* **EXERCISE DETAILS**:
In the records below, find the line that contains "Description", then transcribe it and every later line exactly, stopping at the final line.

..........

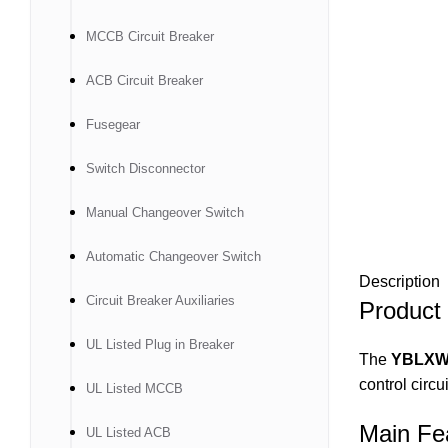
MCCB Circuit Breaker
ACB Circuit Breaker
Fusegear
Switch Disconnector
Manual Changeover Switch
Automatic Changeover Switch
Description
Circuit Breaker Auxiliaries
Product
UL Listed Plug in Breaker
The
YBLXW-
control circu
UL Listed MCCB
Main Fe
UL Listed ACB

..........

* **ANSWER TO THIS PROBLEM**:
Description
Circuit Breaker Auxiliaries
Product
UL Listed Plug in Breaker
The
YBLXW-
control circu
UL Listed MCCB
Main Fe
UL Listed ACB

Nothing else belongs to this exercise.